The Doctor made a sceptical noise.

“We're better than Torchwood,” said Malcolm, with dignity. “They couldn't even find you when you were exiled about five miles down the road from them in the... was that the 1970s?”

“Might have been,” said the Doctor, vaguely.

“We'll find the TARDIS. The rest of the TARDIS, that is.”

Sexy yawned. “What was that?” she asked, shocked.

“You're tired,” said the Doctor. “You need to get some sleep.” He felt a bit bad that he hadn't realised she'd have the normal humanoid weaknesses now.

“We have guest rooms,” said Malcolm. “Well, I say guest rooms. More like prison cells. But won't lock you in,” he added, ending on a smile.

“That'll do,” said the Doctor. He was a bit tired himself, if he was honest. He'd missed last week's nap due to an unusually thrilling chapter of the book he had been reading. “But no beds with ladders on them.”

“But you like the ladders,” said Sexy.

“The idiot before me liked them,” he corrected, “I don't.”

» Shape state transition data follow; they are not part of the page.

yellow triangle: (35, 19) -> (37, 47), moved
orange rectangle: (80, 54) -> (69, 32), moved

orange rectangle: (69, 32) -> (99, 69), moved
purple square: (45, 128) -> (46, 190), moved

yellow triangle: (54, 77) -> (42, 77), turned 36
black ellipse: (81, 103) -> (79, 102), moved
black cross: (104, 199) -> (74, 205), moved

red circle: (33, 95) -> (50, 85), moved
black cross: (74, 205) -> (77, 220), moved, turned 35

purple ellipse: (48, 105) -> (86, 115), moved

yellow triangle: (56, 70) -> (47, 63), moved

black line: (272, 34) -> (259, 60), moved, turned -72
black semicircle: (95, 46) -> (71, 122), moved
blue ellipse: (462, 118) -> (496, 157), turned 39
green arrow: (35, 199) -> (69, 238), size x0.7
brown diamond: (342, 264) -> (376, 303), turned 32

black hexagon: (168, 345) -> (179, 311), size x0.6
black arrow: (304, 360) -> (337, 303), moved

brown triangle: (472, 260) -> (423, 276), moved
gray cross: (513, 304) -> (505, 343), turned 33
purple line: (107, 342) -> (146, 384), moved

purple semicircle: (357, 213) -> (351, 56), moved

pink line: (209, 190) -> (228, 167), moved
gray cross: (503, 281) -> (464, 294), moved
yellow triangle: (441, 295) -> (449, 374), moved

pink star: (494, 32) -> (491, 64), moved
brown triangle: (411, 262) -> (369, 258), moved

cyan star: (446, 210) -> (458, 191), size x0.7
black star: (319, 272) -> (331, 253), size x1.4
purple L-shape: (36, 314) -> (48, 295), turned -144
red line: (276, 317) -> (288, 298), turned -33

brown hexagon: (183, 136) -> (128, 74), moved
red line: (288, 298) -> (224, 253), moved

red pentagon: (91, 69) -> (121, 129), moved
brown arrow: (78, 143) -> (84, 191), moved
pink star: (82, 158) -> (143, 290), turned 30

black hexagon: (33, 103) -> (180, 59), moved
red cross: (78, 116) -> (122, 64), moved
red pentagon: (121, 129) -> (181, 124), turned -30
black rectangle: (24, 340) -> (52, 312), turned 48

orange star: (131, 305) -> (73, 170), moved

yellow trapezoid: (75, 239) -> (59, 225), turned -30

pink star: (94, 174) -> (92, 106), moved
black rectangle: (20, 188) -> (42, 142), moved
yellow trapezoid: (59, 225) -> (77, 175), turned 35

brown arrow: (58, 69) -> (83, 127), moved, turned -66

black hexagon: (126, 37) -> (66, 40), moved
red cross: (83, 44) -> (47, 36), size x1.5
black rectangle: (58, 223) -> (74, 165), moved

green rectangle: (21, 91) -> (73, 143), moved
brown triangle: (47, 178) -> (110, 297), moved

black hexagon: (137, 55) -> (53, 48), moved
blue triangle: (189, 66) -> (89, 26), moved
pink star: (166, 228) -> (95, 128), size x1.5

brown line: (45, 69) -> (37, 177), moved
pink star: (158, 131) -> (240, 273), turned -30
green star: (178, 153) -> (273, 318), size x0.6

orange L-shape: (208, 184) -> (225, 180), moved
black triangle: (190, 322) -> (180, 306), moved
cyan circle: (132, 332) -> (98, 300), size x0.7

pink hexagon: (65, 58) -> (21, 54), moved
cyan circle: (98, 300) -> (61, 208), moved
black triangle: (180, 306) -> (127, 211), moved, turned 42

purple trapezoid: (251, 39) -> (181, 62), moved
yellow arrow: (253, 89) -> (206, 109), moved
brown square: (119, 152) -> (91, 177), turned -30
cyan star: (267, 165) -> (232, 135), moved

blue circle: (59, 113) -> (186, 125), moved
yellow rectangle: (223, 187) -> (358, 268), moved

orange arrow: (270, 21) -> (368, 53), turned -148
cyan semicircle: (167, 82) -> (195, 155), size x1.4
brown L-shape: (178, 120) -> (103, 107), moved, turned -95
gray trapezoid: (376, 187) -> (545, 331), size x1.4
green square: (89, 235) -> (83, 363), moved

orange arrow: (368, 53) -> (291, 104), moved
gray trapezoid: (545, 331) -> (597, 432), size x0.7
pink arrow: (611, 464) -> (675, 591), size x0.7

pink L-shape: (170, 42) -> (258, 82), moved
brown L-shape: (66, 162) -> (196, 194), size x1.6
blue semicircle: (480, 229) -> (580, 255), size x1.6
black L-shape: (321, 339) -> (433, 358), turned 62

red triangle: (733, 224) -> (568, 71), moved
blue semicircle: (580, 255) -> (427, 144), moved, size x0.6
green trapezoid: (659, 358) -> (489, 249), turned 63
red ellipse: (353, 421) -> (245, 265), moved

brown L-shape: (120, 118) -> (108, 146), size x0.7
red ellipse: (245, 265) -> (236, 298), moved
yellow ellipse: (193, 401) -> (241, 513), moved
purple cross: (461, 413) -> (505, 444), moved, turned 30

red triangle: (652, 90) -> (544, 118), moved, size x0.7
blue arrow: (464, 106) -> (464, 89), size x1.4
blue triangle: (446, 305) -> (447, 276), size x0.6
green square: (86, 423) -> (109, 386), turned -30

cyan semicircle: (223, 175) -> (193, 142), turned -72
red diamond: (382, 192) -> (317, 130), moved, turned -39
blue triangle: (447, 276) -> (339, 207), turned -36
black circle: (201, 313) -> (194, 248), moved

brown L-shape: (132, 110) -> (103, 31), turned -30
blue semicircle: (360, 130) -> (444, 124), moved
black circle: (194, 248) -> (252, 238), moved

She seemed upset about this, so he dropped the subject with a shrug. “If there's a ladder I'm not climbing it, that's all I'm saying.”

“Suit yourself,” said Sexy.

The room they were given did not contain bunk-beds, but it did have bars over the windows. The Doctor sat on one of the twin beds and tried to remember when he himself had last slept. It was at least a week ago, so it was maybe about time for a quick nap at least.

Sexy had gone straight to the mirror on the wall and was moving and poking at her new face.

“I wish they wouldn't keep putting me in dead people,” she said after a while.

“She might not be dead,” said the Doctor. “Maybe her consciousness was stored somewhere else. Maybe we can put it back.” He didn't think that was very likely, if was being honest, but he didn't want to upset his TARDIS.

“I don't know whether you believe that or not,” she said, sadly. “I can only hear my own thoughts now, not yours.”

He knew TARDISes were slightly telepathic, like Time Lords, but this surprised him a bit. “What can you usually hear?”

“More than I'm supposed to,” she told him. “We're abnormally close, you and I.”

“Is that surprising? You were all I had for a long time after the war.”

“Even before that,” she said. “Don't be embarrassed, I won't tell anyone. Your secrets are quite safe from those humans you hoard.”

“I do not hoard humans!” he protested. “I've never had more than, what, three of them at any one time?”

“Yes, but who has to clean up after them?”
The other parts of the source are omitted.